I have already tried that one :-) If you open the render settings and click 'restore defaults" and render with those settings it should render fine but you don't get RayTracing such as shadows or Reflections. I like having those. though you can use Depth Que Shadows. But you can't use Point lights as they only use RayTrace.


stewer ( ) posted Fri, 05 January 2007 at 2:52 PM

Quote - I decided to check that "Render in Separate Process"...it didn't work. Just rendered a blank screen.

You don't happen to have a firewall running on your computer, are you?


Larry-L ( ) posted Fri, 05 January 2007 at 3:33 PM

Stewer--I know you didn't direct your question to me; but yes, I do.  Does that make a difference.  I am running NIS 2005.


stewer ( ) posted Fri, 05 January 2007 at 3:58 PM

to quote the Poser 7 ReadMe:

Quote - - New in version 7 is the option to render in a separate process. In order to communicate with the render process, Poser uses sockets. Some personal firewall software mistakenly reports this as an attempted connection to the internet. If you wish to render in a separate process, you will have to allow network communication on localhost (127.0.0.1) in your personal firewall software for Poser.exe and FFRender.exe.

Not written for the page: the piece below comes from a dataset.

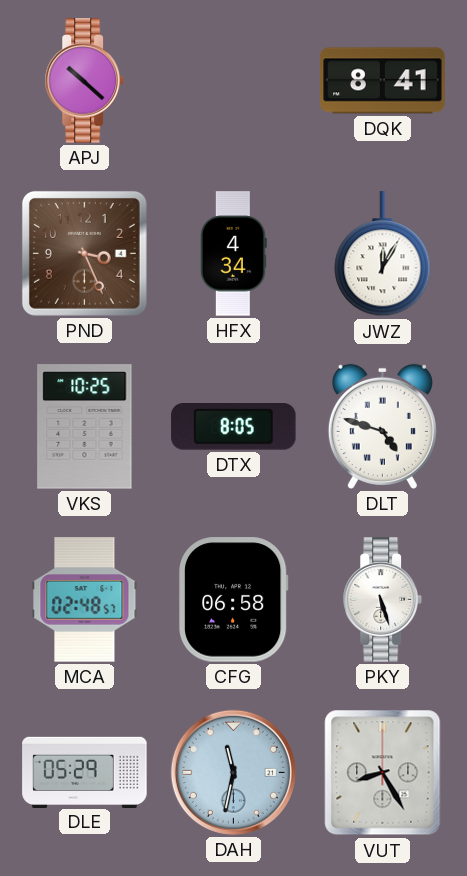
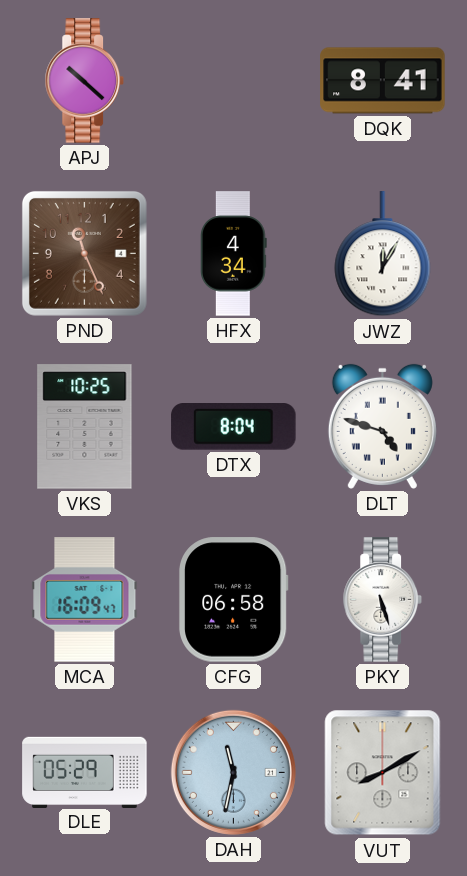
PND: 3:26 -> 11:26
DTX: 8:05 -> 8:04
MCA: 02:48 -> 16:09
VUT: 8:25 -> 8:10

Larry-L ( ) posted Fri, 05 January 2007 at 4:07 PM

Wow, thanks for the info.  I admit I did not read that.  Point taken.  Thanks for your diligence.


mapps ( ) posted Sat, 06 January 2007 at 9:39 PM

I have encountered that error message. I think I did allow it but will have to go back and try again to see if it works. Thanks.


mapps ( ) posted Sat, 06 January 2007 at 9:59 PM

Yep render as a seperate process does work :-) Firewall may flag as an attempt to connect to the internet even though it is not, if it does allow the process and it will work fine.